--- Input material Enclosed Below ---

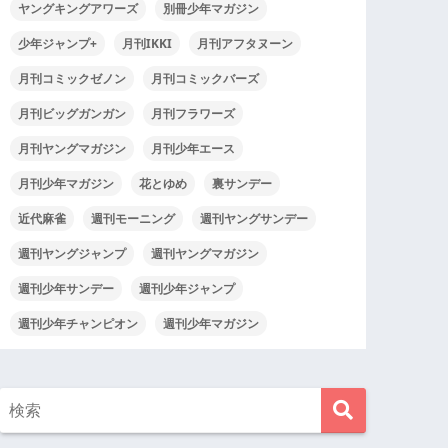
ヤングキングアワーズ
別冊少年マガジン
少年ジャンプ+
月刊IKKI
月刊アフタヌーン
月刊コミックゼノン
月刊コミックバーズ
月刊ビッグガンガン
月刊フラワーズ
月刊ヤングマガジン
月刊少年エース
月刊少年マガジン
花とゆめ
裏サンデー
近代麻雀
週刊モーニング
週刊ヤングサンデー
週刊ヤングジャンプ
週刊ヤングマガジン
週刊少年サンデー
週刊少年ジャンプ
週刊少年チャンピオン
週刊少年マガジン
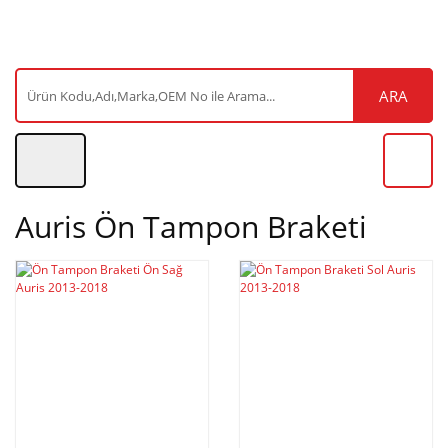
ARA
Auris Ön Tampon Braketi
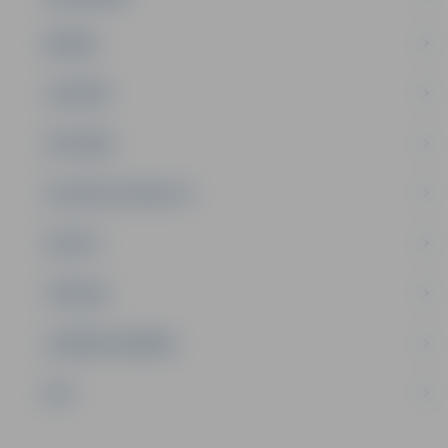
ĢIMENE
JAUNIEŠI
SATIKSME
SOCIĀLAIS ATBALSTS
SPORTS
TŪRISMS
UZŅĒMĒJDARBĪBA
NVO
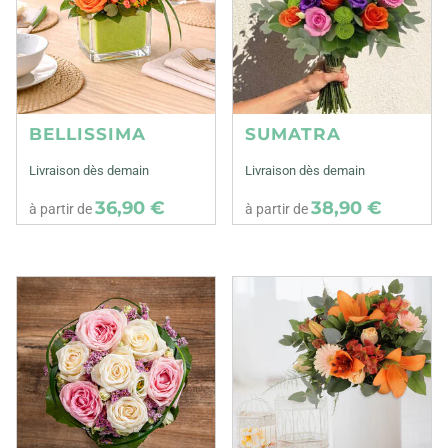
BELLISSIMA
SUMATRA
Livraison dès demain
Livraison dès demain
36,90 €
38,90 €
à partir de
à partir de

--- End of Enclosed Input material ---
--- Input material Enclosed Below ---

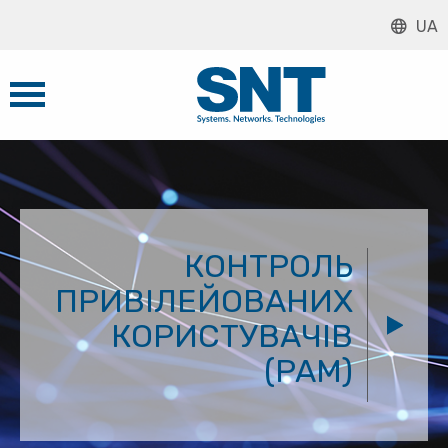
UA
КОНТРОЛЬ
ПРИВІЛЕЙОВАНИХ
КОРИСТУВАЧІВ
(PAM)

--- End of Enclosed Input material ---
--- Input material Enclosed Below ---

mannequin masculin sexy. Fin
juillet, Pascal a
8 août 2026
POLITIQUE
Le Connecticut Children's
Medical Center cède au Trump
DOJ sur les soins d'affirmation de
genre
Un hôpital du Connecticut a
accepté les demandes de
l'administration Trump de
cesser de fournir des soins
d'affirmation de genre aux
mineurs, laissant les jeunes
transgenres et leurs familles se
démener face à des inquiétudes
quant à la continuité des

--- End of Enclosed Input material ---

Problem statement — All lines in the listing above between the line with "mannequin masculin sexy. Fin" and the line with "quant à la continuité des", inclusive, should be set down exactly, and no line outside that range.

Written answer —
mannequin masculin sexy. Fin
juillet, Pascal a
8 août 2026
POLITIQUE
Le Connecticut Children's
Medical Center cède au Trump
DOJ sur les soins d'affirmation de
genre
Un hôpital du Connecticut a
accepté les demandes de
l'administration Trump de
cesser de fournir des soins
d'affirmation de genre aux
mineurs, laissant les jeunes
transgenres et leurs familles se
démener face à des inquiétudes
quant à la continuité des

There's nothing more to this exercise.